◆ Try it ◆
Copy the lines from the start of the records below through the line containing "difference in price.", both included, and leave out the pictures.

◆ Working data ◆
§

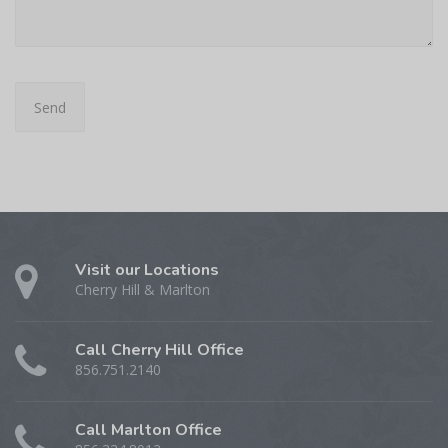
Visit our Locations
Cherry Hill & Marlton
Call Cherry Hill Office
856.751.2140
Call Marlton Office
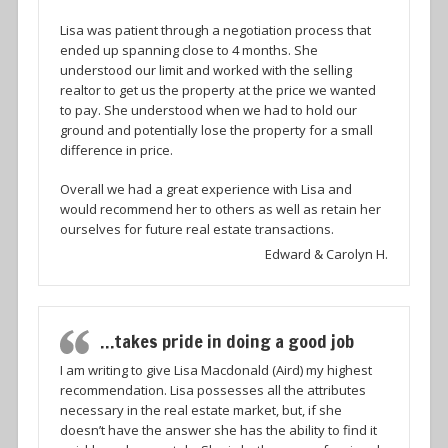
Lisa was patient through a negotiation process that
ended up spanning close to 4 months. She
understood our limit and worked with the selling
realtor to get us the property at the price we wanted
to pay. She understood when we had to hold our
ground and potentially lose the property for a small
difference in price.
Overall we had a great experience with Lisa and
would recommend her to others as well as retain her
ourselves for future real estate transactions.
Edward & Carolyn H.
…takes pride in doing a good job
I am writing to give Lisa Macdonald (Aird) my highest
recommendation. Lisa possesses all the attributes
necessary in the real estate market, but, if she
doesn’t have the answer she has the ability to find it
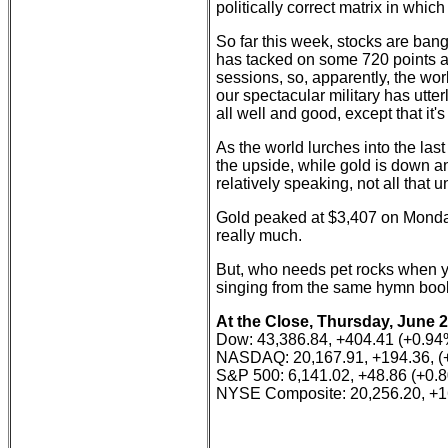
politically correct matrix in whic
So far this week, stocks are ba
has tacked on some 720 points an
sessions, so, apparently, the wor
our spectacular military has utte
all well and good, except that it's 
As the world lurches into the last
the upside, while gold is down an
relatively speaking, not all that 
Gold peaked at $3,407 on Monday, 
really much.
But, who needs pet rocks when you
singing from the same hymn boo
At the Close, Thursday, June 2
Dow: 43,386.84, +404.41 (+0.94
NASDAQ: 20,167.91, +194.36, (
S&P 500: 6,141.02, +48.86 (+0.
NYSE Composite: 20,256.20, +1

§

◆ Solution to the exercise ◆
Visit our Locations
Cherry Hill & Marlton
Call Cherry Hill Office
856.751.2140
Call Marlton Office
Lisa was patient through a negotiation process that
ended up spanning close to 4 months. She
understood our limit and worked with the selling
realtor to get us the property at the price we wanted
to pay. She understood when we had to hold our
ground and potentially lose the property for a small
difference in price.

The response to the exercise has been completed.